## EXERCISE DIRECTIONS
Please give back, word for word, only the lines starting at the one containing "You are a GUI" and ending at the one containing "This screenshot has height=1066, width=1166." within the material below.

## RECORDED INFORMATION

- - - - - - -

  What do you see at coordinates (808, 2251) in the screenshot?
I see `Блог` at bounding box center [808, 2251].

- - - - - - -

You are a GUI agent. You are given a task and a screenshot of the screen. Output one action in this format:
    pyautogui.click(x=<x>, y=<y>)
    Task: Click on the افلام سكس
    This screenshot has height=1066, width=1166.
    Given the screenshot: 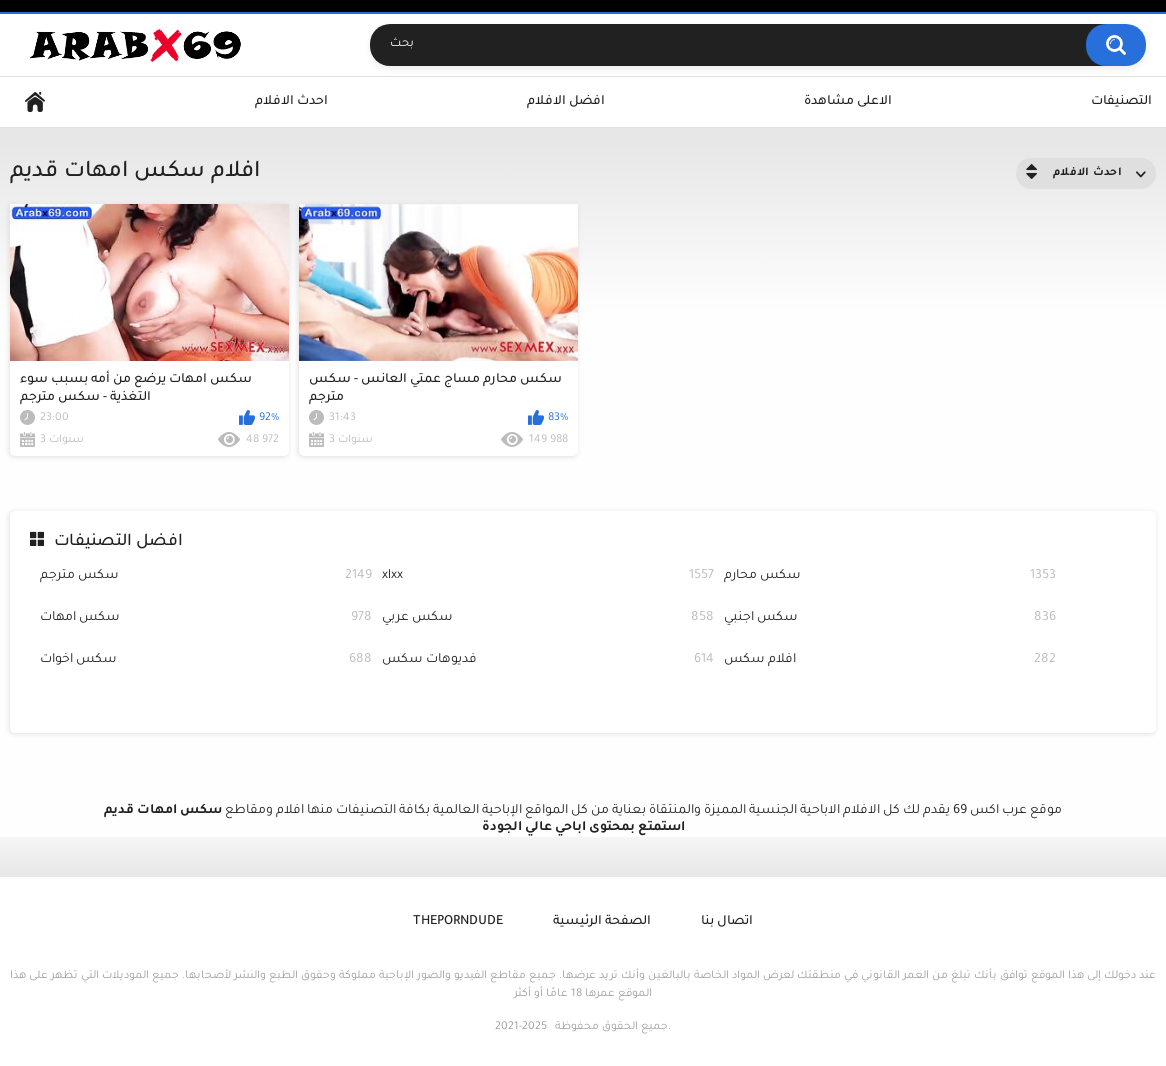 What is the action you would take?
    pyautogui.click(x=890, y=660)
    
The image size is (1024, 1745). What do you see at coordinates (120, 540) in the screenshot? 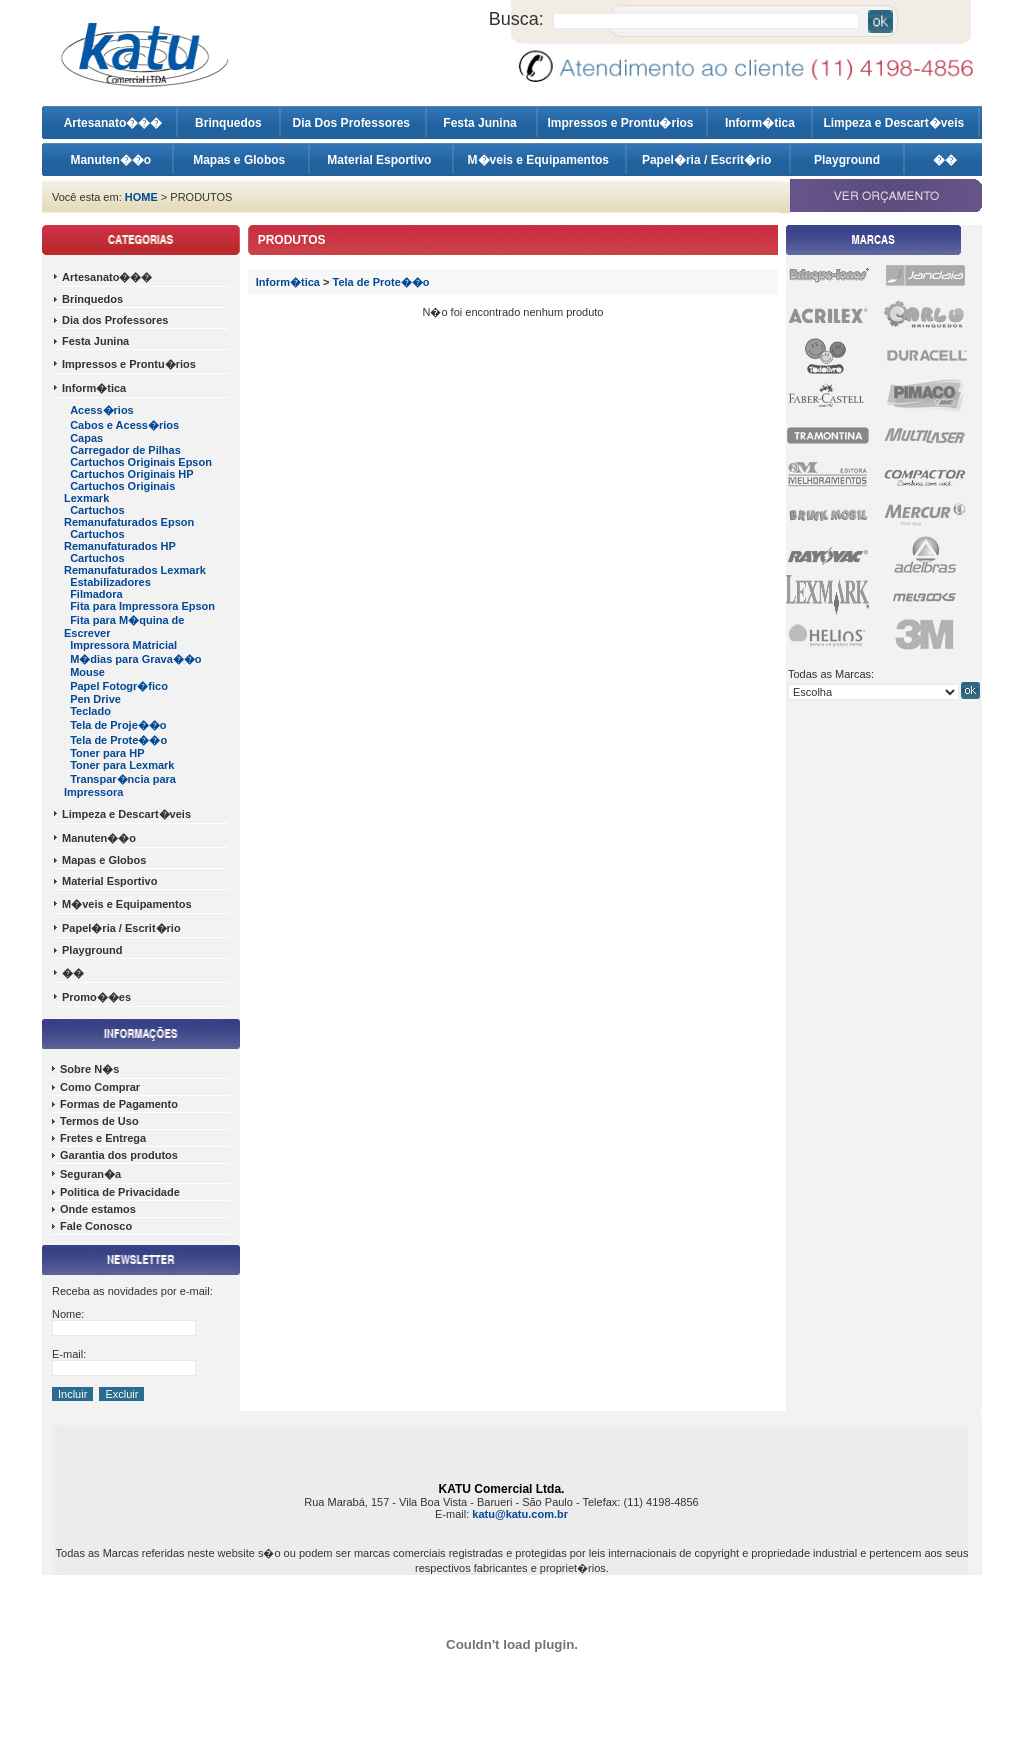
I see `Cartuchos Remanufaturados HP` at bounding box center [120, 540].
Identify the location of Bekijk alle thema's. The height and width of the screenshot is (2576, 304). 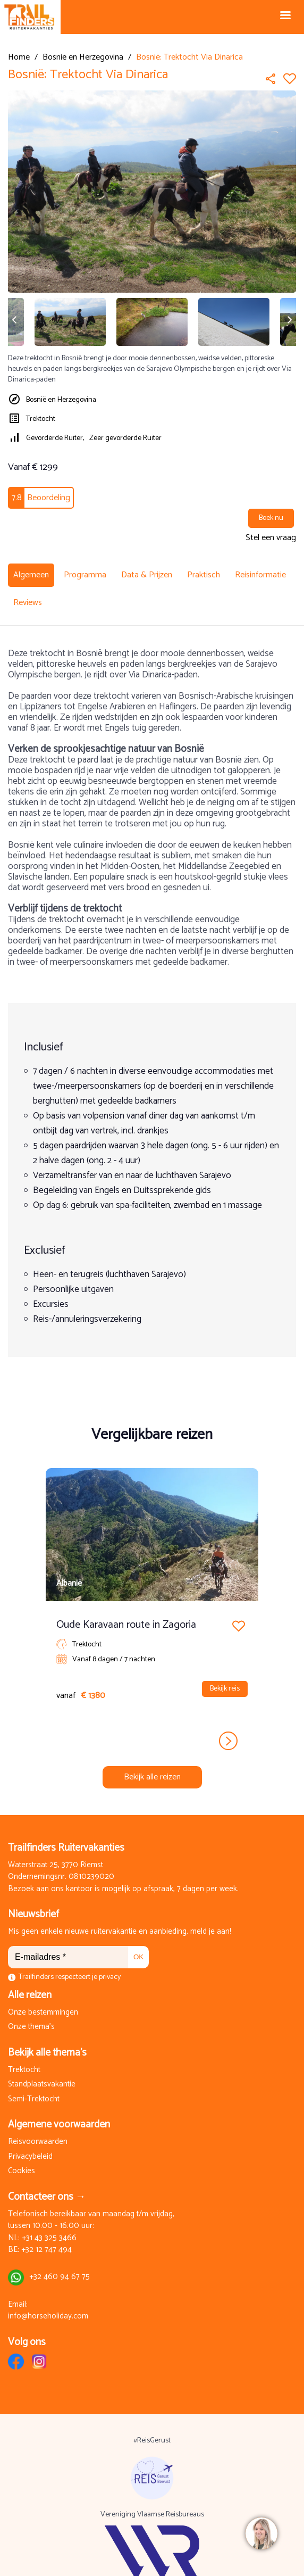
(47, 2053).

- - - - - - -

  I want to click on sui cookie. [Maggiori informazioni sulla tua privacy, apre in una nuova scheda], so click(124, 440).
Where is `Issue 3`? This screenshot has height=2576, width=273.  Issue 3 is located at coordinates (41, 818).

- - - - - - -

## FINISHED TASK
You are a GUI agent. You are given a task and a screenshot of the screen. Output one action in this format:
    pyautogui.click(x=<x>, y=<y>)
    Task: Click on the افلام سكس
    This screenshot has height=1066, width=1166.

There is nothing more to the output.